Nigerian Professor of Urban and Regional Planning

Adamu Ahmed (born 2 April 1964) is a Nigerian academician, Professor of Urban and Regional Planning and currently serving as the Vice-Chancellor of Ahmadu Bello University, Zaria. He succeeds Prof. Kabiru Bala on May 1, 2025.

== Education ==
He did his undergraduate and postgraduate studies at Ahmadu Bello University, Zaria, Kaduna State, where he earned BSc in Geography, MSc and PhD in Urban and Regional Planning in 1990 and 2000 respectively. In 2012, he attained the rank of a professor.

== Career ==
In 1991, he was employed as a lecturer by Ahmadu Bello University, where he rose to hold several academic and administrative positions and he served as the head of his department and Director of the ABU Directorate of University Advancement. In June 2024, President Bola Tinubu appointed him as the Pro-chancellor and Chairman of the Governing Council of the Federal University of Education in Kano, Kano State.

Earlier, Prof. Ahmed was appointed by Governor Mohammed Abdullahi Abubakar as chairman of committee on land administration system in Bauchi State. From 2019 to 2021, he served as the Commissioner of Lands and Survey in Bauchi State under the administration of Governor Bala Muhammad.

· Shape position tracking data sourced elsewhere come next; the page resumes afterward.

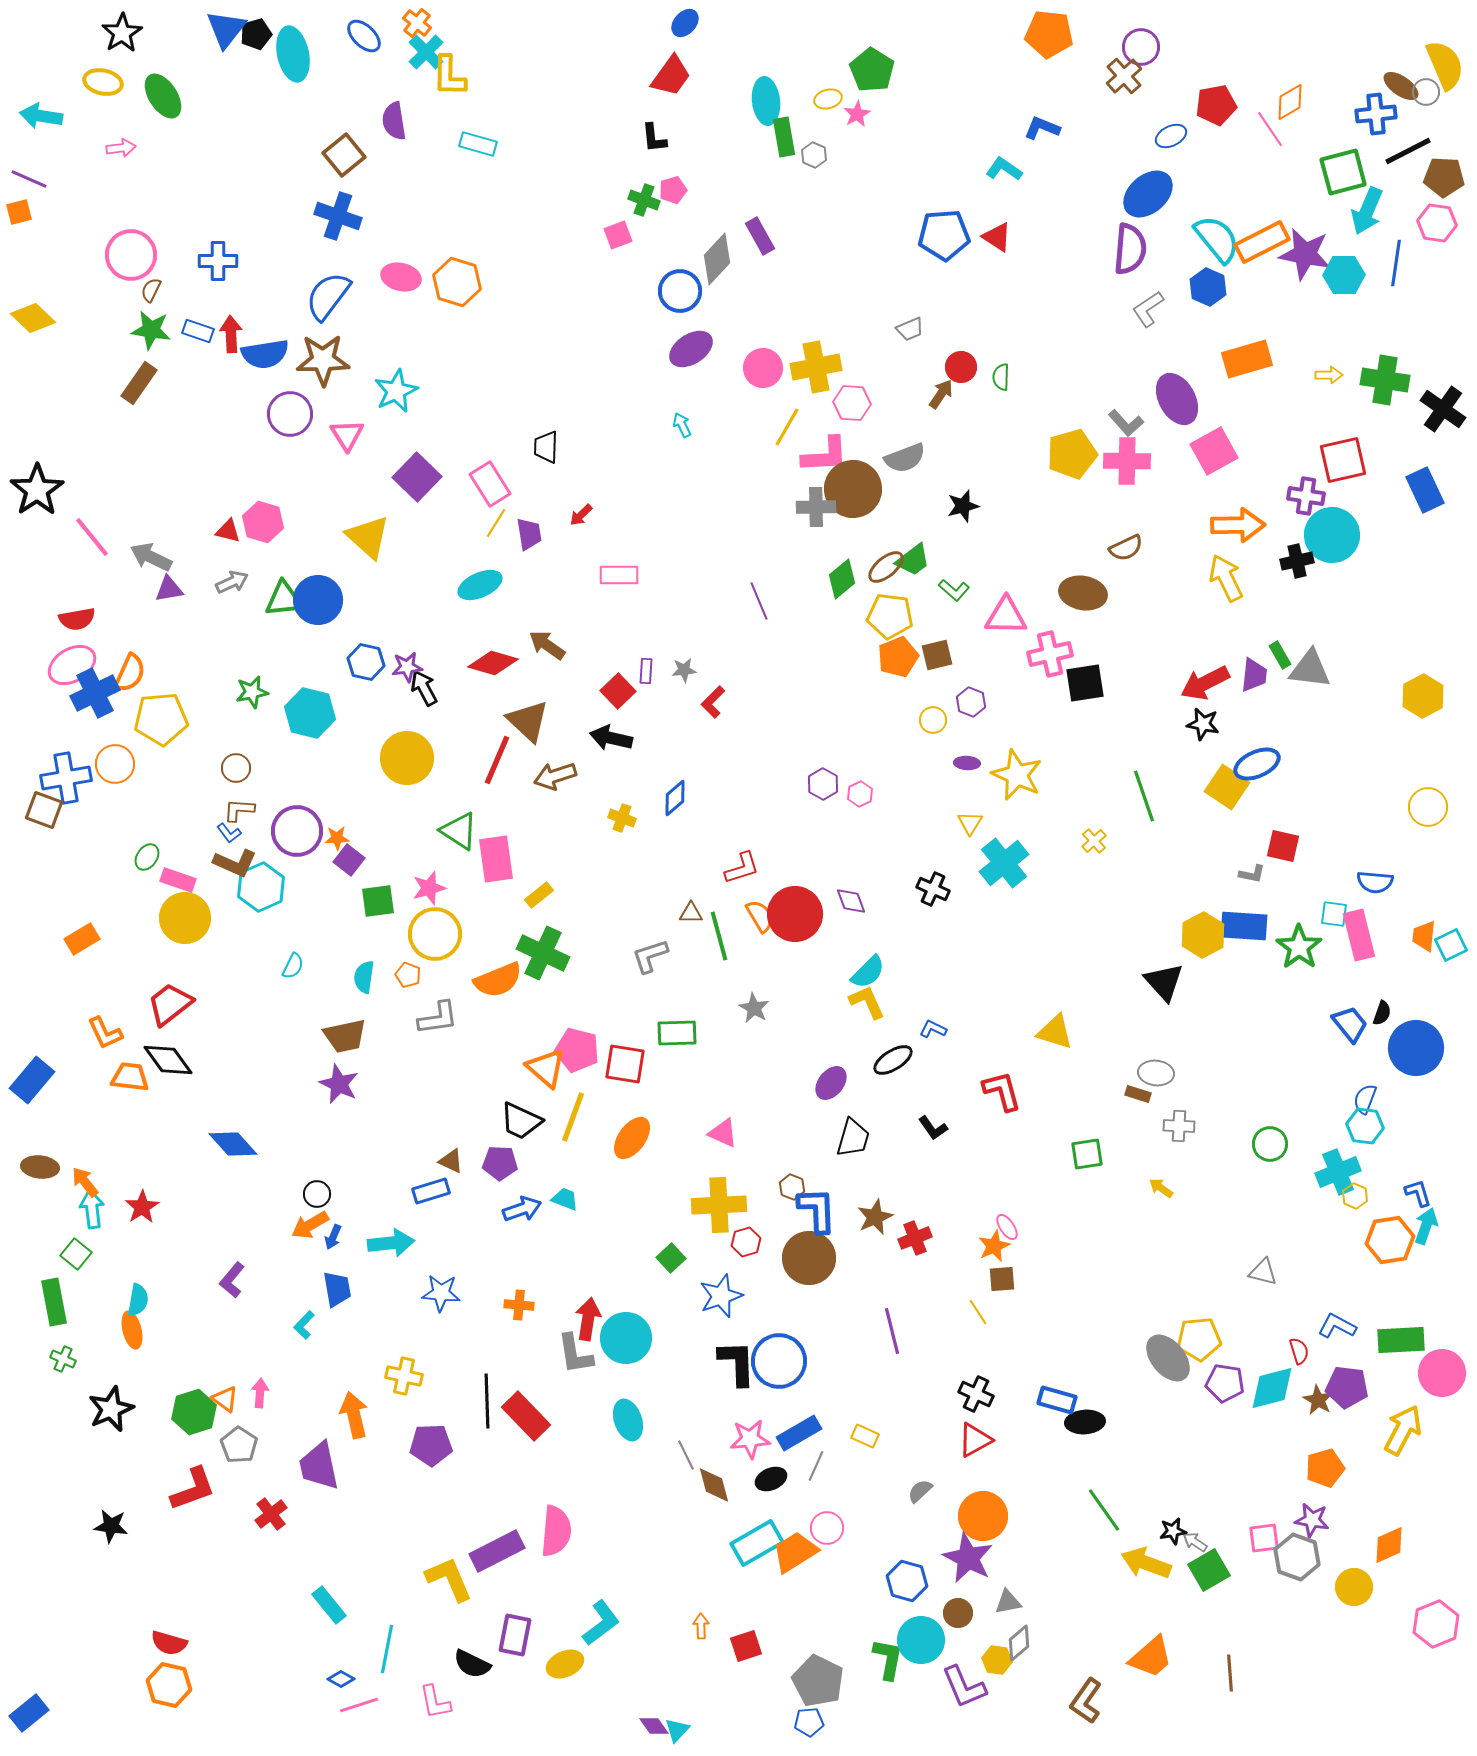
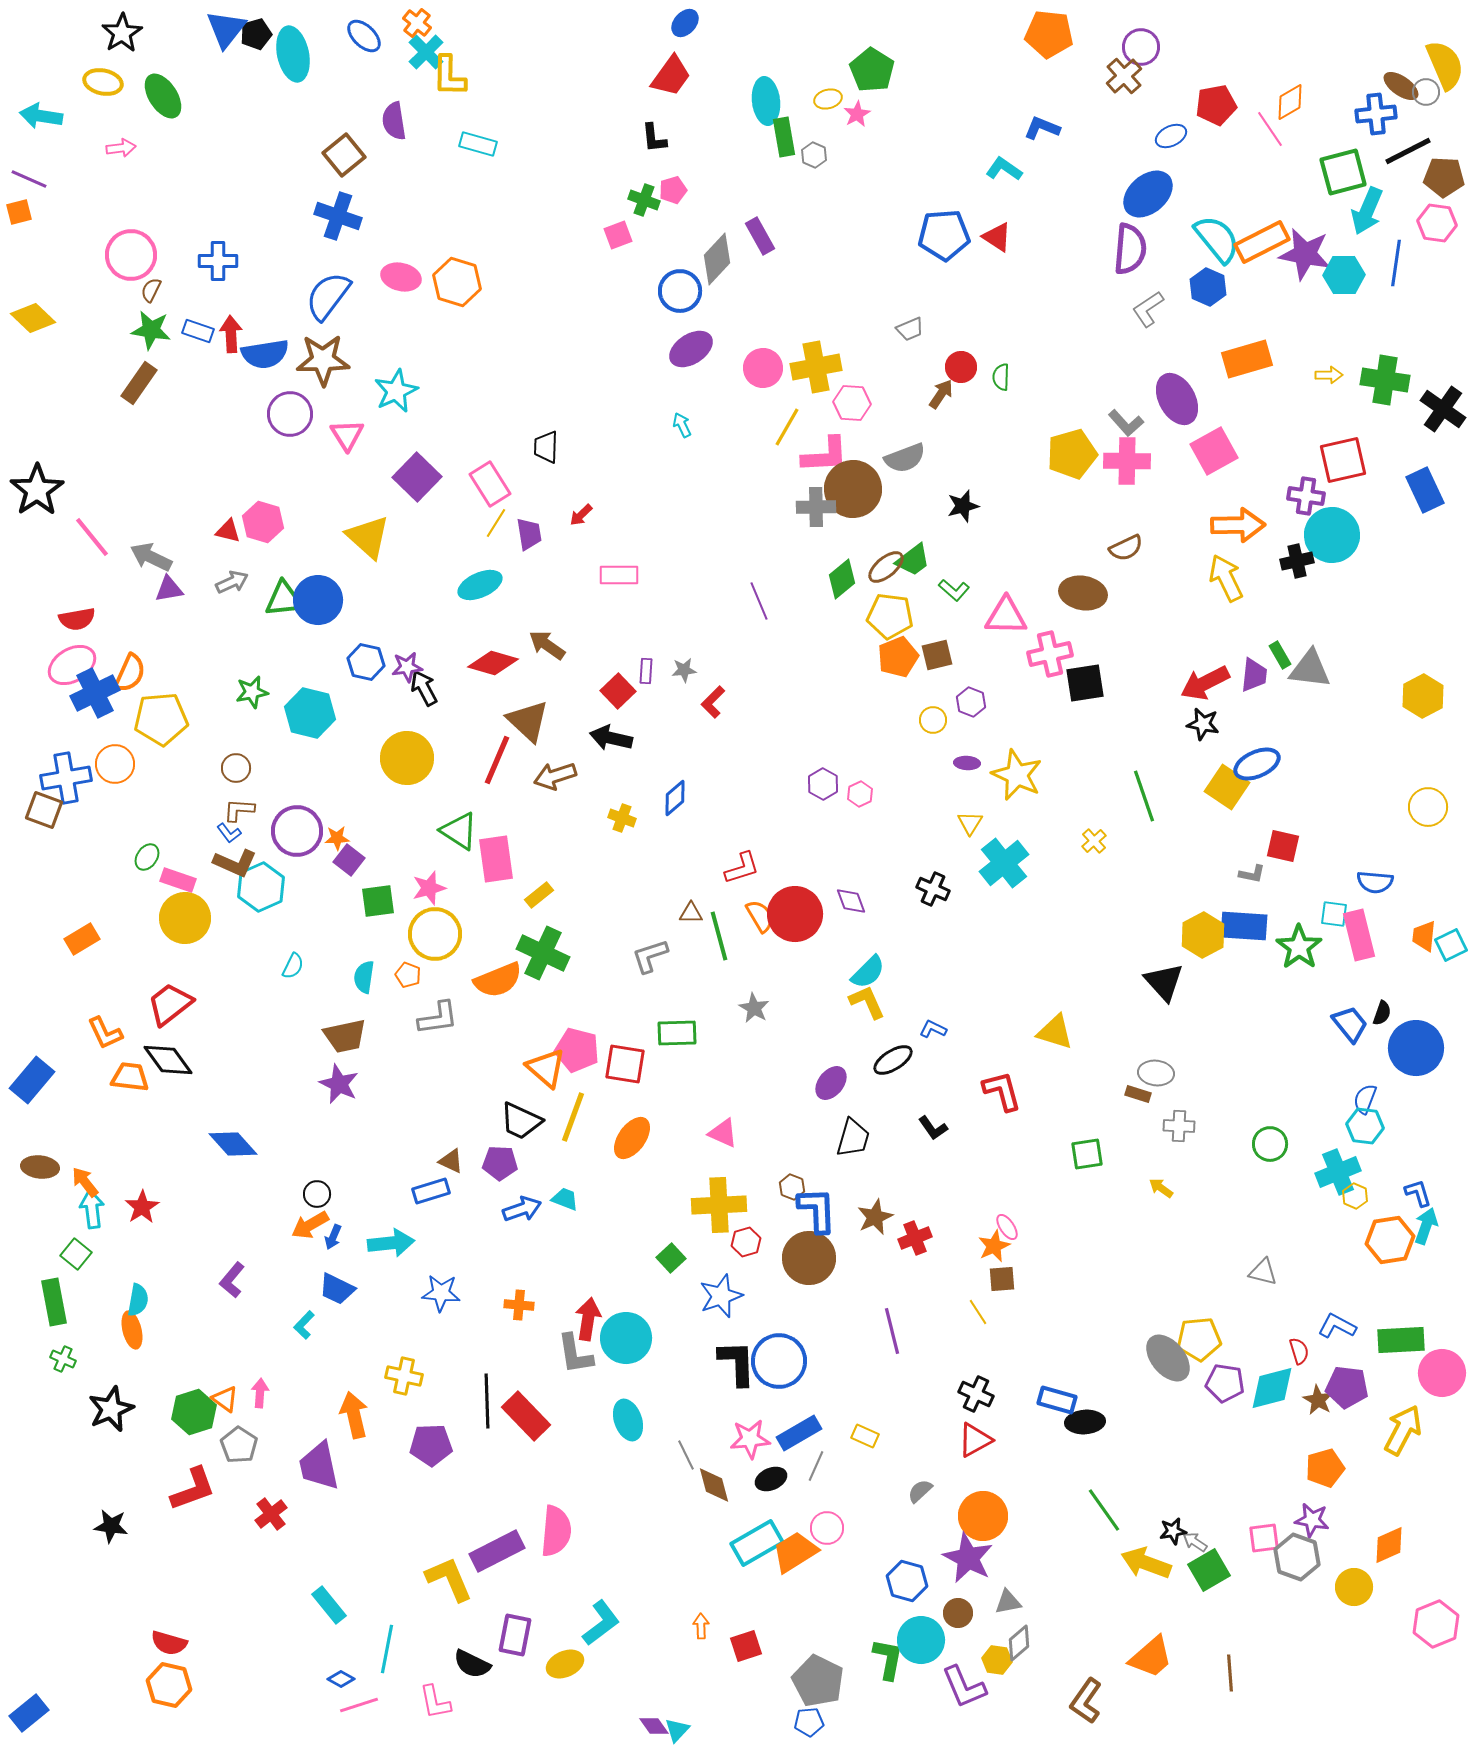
blue trapezoid at (337, 1289): rotated 126 degrees clockwise
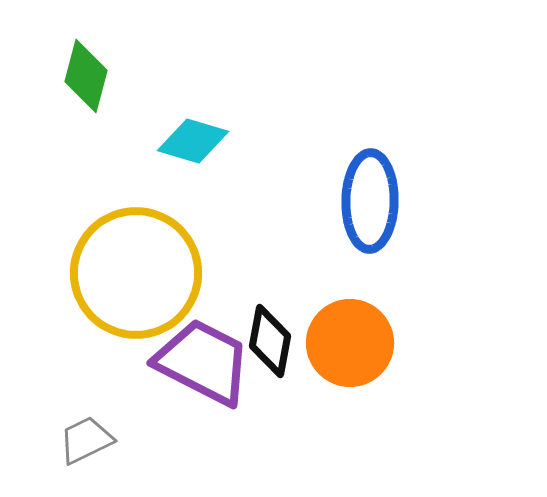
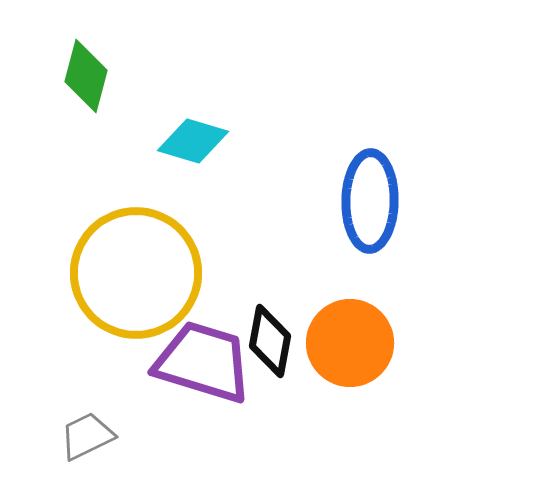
purple trapezoid: rotated 10 degrees counterclockwise
gray trapezoid: moved 1 px right, 4 px up
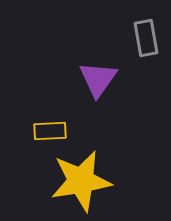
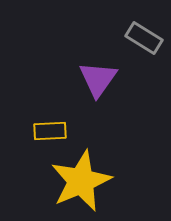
gray rectangle: moved 2 px left; rotated 48 degrees counterclockwise
yellow star: rotated 14 degrees counterclockwise
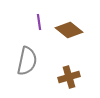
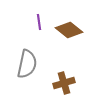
gray semicircle: moved 3 px down
brown cross: moved 5 px left, 6 px down
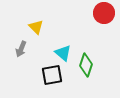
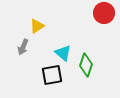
yellow triangle: moved 1 px right, 1 px up; rotated 42 degrees clockwise
gray arrow: moved 2 px right, 2 px up
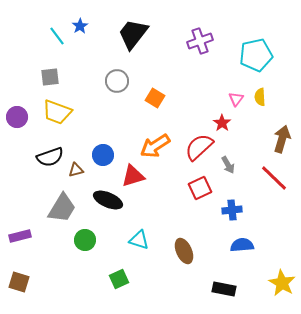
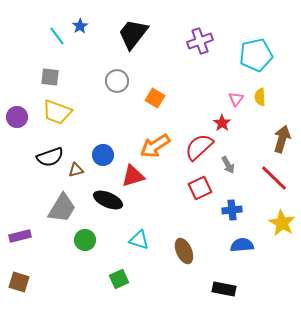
gray square: rotated 12 degrees clockwise
yellow star: moved 60 px up
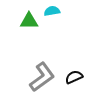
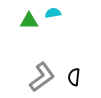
cyan semicircle: moved 1 px right, 2 px down
black semicircle: rotated 60 degrees counterclockwise
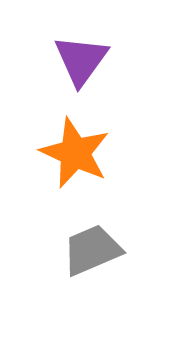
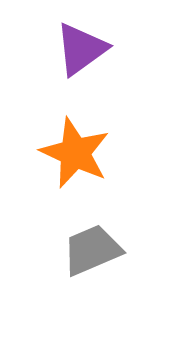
purple triangle: moved 11 px up; rotated 18 degrees clockwise
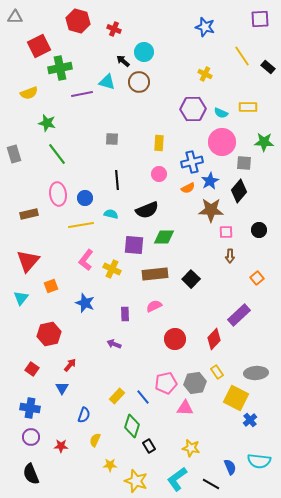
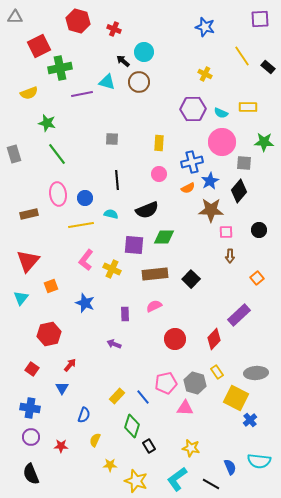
gray hexagon at (195, 383): rotated 25 degrees clockwise
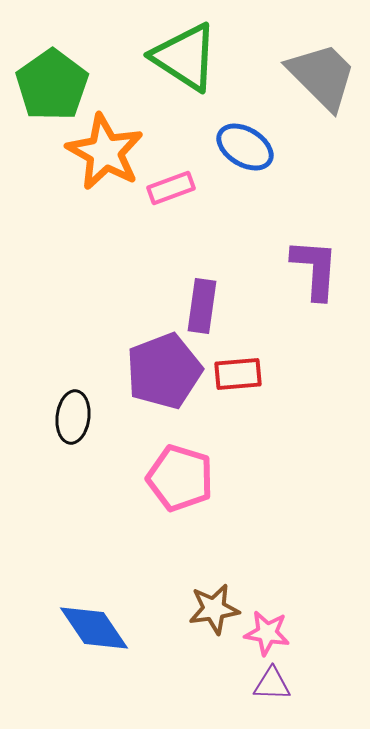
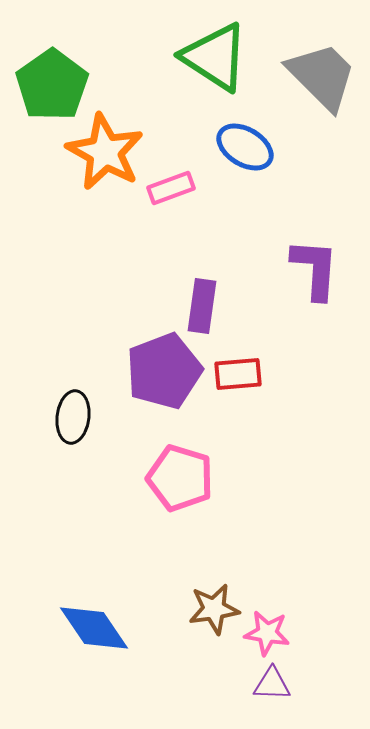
green triangle: moved 30 px right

His latest appointment, which takes effect from 1 May 2025, followed a meeting of the Governing Council of the Ahmadu Bello University led by Dr. Mahmud Yayale Ahmed.

== Research works ==
Prof. Ahmed's research focuses on land cover, land use, climate change, and food security. His notable works include Land Cover, Land Use, Climate Change, and Food Security, co-authored with Y.A. Bununu, and The influence of history on the urban landscape of Zaria, co-authored with Yakubu Bununu.